Soon after the judgment was delivered,the state government told the court that it has already granted admissions in post graduate medical courses under the reservation up to 16 per cent. Government counsel V A Thorat sought permission to let the percentage remain 16 per cent for these courses this year. The bench asked the government to file a separate application for this.

The Maharashtra legislature, on November 30 last year, passed a bill proposing 16 per cent reservation in education and government jobs for the Marathas under the Socially and Educationally Backward Class (SEBC) category. Following the decision, several petitions were filed in the High Court challenging the reservation, while a few others were filed in support of the quota. This increased the reservation in Maharashtra from 52 per cent to 68 per cent, way beyond the regular 50 per cent reservation limit set by the Supreme Court.
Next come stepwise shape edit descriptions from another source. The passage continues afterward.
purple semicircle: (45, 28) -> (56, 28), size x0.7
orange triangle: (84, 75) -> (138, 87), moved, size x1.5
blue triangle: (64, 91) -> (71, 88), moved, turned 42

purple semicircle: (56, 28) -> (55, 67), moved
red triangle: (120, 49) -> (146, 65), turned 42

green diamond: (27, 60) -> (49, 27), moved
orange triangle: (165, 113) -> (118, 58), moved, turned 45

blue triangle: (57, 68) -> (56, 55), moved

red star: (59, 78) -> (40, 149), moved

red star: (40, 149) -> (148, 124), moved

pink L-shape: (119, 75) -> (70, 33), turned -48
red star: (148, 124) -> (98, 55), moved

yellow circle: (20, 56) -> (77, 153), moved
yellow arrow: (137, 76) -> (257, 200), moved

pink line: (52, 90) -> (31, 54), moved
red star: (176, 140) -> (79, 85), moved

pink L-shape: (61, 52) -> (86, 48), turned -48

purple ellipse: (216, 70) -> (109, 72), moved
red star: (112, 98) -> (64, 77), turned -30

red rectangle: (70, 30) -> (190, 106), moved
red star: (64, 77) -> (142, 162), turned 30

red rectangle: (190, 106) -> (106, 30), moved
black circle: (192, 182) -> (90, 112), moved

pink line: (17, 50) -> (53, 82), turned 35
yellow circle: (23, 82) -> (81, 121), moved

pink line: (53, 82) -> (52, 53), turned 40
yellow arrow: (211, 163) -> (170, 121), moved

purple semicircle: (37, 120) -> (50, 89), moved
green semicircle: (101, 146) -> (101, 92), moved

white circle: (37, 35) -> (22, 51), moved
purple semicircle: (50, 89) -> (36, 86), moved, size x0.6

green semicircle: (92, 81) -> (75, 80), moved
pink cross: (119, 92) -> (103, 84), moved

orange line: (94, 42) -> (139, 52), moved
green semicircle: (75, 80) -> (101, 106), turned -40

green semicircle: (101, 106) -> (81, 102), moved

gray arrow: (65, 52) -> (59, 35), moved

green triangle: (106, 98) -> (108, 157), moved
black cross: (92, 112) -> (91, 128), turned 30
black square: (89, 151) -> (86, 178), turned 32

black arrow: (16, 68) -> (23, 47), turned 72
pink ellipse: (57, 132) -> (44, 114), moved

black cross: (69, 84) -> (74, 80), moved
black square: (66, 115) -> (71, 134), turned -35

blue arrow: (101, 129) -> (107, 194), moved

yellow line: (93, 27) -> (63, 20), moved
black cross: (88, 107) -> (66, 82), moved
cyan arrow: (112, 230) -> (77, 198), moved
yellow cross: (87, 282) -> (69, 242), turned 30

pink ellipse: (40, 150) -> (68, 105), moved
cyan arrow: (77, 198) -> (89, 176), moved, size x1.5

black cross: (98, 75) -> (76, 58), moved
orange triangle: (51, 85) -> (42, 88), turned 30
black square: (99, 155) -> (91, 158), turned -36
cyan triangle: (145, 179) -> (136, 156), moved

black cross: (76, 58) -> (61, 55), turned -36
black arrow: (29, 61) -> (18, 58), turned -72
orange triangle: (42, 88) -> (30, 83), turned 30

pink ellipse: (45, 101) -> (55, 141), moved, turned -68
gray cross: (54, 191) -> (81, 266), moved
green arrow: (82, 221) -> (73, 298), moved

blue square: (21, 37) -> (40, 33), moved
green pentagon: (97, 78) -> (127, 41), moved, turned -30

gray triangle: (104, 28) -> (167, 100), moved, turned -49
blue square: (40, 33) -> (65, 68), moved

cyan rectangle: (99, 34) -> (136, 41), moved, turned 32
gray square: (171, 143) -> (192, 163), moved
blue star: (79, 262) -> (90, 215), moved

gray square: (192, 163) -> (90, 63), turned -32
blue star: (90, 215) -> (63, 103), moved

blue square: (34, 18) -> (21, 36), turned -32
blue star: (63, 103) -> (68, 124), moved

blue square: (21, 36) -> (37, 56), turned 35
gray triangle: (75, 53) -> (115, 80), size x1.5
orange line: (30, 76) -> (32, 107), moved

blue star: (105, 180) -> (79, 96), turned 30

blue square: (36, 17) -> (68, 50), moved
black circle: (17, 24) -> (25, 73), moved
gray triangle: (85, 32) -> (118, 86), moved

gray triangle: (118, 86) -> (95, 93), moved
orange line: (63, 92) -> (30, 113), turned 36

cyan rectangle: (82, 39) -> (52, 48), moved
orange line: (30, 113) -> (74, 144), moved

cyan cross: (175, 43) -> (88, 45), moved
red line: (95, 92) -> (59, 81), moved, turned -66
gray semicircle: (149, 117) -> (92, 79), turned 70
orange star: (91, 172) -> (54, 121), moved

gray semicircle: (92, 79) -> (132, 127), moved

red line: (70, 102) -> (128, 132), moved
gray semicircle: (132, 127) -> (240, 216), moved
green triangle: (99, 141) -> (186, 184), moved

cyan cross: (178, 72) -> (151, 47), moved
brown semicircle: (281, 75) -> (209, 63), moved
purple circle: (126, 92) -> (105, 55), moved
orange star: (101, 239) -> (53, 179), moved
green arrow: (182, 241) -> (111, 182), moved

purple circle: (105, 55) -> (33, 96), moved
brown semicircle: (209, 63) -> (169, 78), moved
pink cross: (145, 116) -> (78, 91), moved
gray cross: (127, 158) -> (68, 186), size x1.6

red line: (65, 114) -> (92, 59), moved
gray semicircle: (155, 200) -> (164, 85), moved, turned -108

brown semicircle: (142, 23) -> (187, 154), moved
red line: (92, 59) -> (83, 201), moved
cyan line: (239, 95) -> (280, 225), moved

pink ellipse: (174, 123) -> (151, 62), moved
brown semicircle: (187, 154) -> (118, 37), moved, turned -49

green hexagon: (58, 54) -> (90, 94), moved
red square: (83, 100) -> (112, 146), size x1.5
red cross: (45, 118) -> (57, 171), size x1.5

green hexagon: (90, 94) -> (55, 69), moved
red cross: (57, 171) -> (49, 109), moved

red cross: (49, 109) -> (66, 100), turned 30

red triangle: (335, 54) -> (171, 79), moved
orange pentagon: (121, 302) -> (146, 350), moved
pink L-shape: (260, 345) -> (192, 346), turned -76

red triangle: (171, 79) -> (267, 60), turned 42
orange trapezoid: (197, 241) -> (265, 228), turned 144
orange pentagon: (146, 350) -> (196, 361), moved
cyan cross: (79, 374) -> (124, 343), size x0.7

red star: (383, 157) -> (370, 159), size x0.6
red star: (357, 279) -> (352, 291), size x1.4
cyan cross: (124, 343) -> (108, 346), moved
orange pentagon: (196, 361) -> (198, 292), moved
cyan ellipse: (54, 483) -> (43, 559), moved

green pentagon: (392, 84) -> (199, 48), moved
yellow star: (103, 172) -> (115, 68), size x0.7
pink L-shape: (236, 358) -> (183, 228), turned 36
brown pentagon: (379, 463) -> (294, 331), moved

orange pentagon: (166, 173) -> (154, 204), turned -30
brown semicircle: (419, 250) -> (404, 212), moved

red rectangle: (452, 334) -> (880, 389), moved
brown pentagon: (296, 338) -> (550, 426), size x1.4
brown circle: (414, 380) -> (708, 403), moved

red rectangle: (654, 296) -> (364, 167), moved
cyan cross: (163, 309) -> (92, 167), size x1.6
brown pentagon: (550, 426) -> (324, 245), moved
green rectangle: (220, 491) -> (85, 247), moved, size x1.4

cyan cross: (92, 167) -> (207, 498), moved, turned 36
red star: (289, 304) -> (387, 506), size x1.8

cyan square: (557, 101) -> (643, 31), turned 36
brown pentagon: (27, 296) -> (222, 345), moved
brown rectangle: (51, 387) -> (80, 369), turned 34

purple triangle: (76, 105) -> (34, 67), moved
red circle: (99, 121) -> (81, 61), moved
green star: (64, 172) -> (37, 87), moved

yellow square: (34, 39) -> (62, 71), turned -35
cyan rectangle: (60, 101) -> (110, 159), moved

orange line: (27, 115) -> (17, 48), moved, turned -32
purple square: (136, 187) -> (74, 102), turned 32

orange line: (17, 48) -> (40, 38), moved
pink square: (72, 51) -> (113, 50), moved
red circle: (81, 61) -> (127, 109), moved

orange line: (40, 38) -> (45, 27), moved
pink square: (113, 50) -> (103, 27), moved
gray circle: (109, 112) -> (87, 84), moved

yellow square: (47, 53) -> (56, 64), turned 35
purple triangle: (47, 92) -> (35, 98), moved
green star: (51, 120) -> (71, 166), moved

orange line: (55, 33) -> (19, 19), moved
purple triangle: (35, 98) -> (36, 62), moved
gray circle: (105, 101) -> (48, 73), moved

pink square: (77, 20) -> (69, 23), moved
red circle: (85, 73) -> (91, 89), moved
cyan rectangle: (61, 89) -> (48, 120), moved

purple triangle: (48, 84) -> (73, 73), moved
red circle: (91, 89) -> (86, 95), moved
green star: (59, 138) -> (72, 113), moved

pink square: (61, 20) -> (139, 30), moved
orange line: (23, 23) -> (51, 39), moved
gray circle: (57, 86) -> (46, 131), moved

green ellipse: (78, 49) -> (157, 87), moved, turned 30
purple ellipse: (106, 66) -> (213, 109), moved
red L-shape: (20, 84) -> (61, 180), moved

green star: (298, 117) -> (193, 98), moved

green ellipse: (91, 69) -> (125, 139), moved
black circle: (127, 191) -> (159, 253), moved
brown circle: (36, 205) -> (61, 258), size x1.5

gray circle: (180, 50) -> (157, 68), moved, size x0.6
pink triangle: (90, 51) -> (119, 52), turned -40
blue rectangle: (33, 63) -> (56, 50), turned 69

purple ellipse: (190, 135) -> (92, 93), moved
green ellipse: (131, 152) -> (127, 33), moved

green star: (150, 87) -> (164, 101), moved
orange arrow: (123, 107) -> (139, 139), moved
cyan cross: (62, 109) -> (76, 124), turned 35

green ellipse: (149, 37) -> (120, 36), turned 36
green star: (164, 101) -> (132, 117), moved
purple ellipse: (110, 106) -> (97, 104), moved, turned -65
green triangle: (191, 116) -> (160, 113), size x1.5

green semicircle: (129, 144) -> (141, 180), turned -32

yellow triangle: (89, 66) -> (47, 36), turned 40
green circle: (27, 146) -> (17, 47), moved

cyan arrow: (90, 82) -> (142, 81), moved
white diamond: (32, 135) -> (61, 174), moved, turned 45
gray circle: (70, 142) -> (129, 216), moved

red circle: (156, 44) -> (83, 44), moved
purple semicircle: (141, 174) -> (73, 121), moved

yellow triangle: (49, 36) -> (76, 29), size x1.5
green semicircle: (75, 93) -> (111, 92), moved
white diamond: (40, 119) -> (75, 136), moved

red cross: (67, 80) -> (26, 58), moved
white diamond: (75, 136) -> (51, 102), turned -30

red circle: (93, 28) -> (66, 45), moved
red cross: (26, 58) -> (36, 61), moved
A division bench comprising Justices Ranjit More and Bharati Dangre began hearing all the petitions on February 6, 2019. The Maharashtra government defended its decision and argued that the reservation was only to uplift the Maratha community, which has been neglected for a long time. In April this year, the court closed the petitions for verdict.

The petitioners challenging the quota decision, however, claimed by granting reservation to the Maratha community, the government has given them permanent crutches which they will never be able to shed. The petitioners argued by saying that the government has destroyed the concept of equality by setting up a special category - Socially and Educationally Backward Class - for the Maratha community.

They also claimed that as per the Maharashtra State Backward Class Commission report, Marathas and Kunbis are one and the same caste and hence, should be included in the Other Backward Classes (OBC) category. They also claimed that as per the Maharashtra State Backward Class Commission report, Marathas and Kunbis are one and the same caste and hence, should be included in the Other Backward Classes (OBC) category.